Work item> Repeat every entry word for word. Images do not belong in the copy.
**********
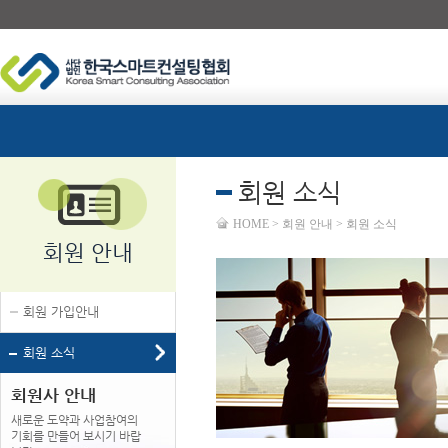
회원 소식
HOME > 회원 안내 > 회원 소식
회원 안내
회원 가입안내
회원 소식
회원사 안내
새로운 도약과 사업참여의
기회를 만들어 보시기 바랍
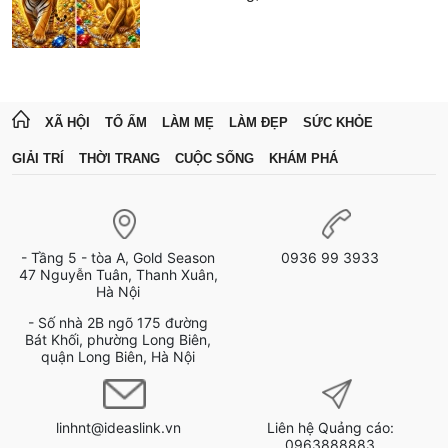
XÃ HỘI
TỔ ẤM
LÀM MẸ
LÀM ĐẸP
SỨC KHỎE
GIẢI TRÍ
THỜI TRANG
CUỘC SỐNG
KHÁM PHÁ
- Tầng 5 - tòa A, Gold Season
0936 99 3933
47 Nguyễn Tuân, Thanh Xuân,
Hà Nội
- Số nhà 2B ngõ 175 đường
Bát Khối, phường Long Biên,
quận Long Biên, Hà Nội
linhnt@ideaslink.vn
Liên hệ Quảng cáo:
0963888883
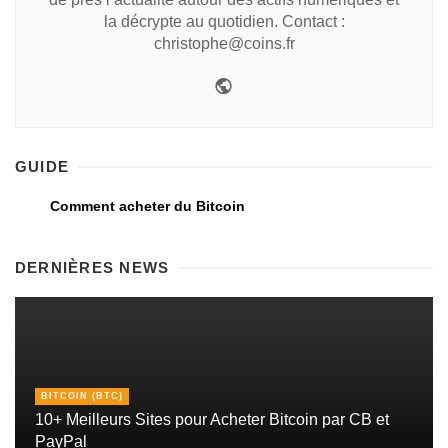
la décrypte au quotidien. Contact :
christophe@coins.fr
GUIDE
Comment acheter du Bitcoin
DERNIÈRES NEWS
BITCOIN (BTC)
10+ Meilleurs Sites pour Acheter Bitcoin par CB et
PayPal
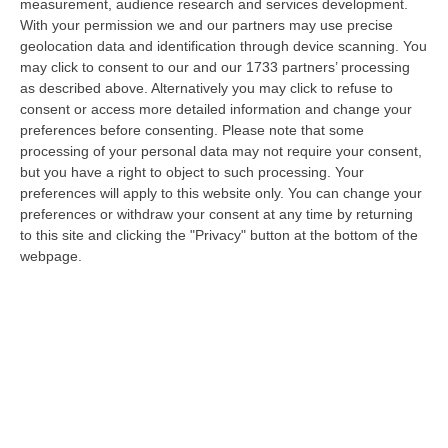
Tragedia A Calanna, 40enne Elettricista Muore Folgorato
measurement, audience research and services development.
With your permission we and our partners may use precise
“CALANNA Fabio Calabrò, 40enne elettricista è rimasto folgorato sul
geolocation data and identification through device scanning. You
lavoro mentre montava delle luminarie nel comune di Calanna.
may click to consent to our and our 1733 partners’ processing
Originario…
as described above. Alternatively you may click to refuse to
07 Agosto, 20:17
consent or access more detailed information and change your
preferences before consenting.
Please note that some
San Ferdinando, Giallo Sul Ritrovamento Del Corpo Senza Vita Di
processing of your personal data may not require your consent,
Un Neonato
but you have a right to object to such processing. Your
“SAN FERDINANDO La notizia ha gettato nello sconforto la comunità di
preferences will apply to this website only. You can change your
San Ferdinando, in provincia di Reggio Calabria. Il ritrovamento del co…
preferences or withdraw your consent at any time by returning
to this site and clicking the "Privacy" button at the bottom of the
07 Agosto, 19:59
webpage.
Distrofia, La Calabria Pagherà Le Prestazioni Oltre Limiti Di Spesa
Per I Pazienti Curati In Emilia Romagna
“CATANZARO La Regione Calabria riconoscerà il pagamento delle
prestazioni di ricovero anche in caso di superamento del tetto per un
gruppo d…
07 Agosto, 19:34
**********
Response to this exercise>
회원 소식
HOME > 회원 안내 > 회원 소식
회원 안내
회원 가입안내
회원 소식
회원사 안내
새로운 도약과 사업참여의
기회를 만들어 보시기 바랍
XÃ HỘI
TỔ ẤM
LÀM MẸ
LÀM ĐẸP
SỨC KHỎE
GIẢI TRÍ
THỜI TRANG
CUỘC SỐNG
KHÁM PHÁ
- Tầng 5 - tòa A, Gold Season
0936 99 3933
47 Nguyễn Tuân, Thanh Xuân,
Hà Nội
- Số nhà 2B ngõ 175 đường
Bát Khối, phường Long Biên,
quận Long Biên, Hà Nội
linhnt@ideaslink.vn
Liên hệ Quảng cáo:
0963888883
la décrypte au quotidien. Contact :
christophe@coins.fr
GUIDE
Comment acheter du Bitcoin
DERNIÈRES NEWS
BITCOIN (BTC)
10+ Meilleurs Sites pour Acheter Bitcoin par CB et
PayPal
Tragedia A Calanna, 40enne Elettricista Muore Folgorato
measurement, audience research and services development.
With your permission we and our partners may use precise
“CALANNA Fabio Calabrò, 40enne elettricista è rimasto folgorato sul
geolocation data and identification through device scanning. You
lavoro mentre montava delle luminarie nel comune di Calanna.
may click to consent to our and our 1733 partners’ processing
Originario…
as described above. Alternatively you may click to refuse to
07 Agosto, 20:17
consent or access more detailed information and change your
preferences before consenting.
Please note that some
San Ferdinando, Giallo Sul Ritrovamento Del Corpo Senza Vita Di
processing of your personal data may not require your consent,
Un Neonato
but you have a right to object to such processing. Your
“SAN FERDINANDO La notizia ha gettato nello sconforto la comunità di
preferences will apply to this website only. You can change your
San Ferdinando, in provincia di Reggio Calabria. Il ritrovamento del co…
preferences or withdraw your consent at any time by returning
to this site and clicking the "Privacy" button at the bottom of the
07 Agosto, 19:59
webpage.
Distrofia, La Calabria Pagherà Le Prestazioni Oltre Limiti Di Spesa
Per I Pazienti Curati In Emilia Romagna
“CATANZARO La Regione Calabria riconoscerà il pagamento delle
prestazioni di ricovero anche in caso di superamento del tetto per un
gruppo d…
07 Agosto, 19:34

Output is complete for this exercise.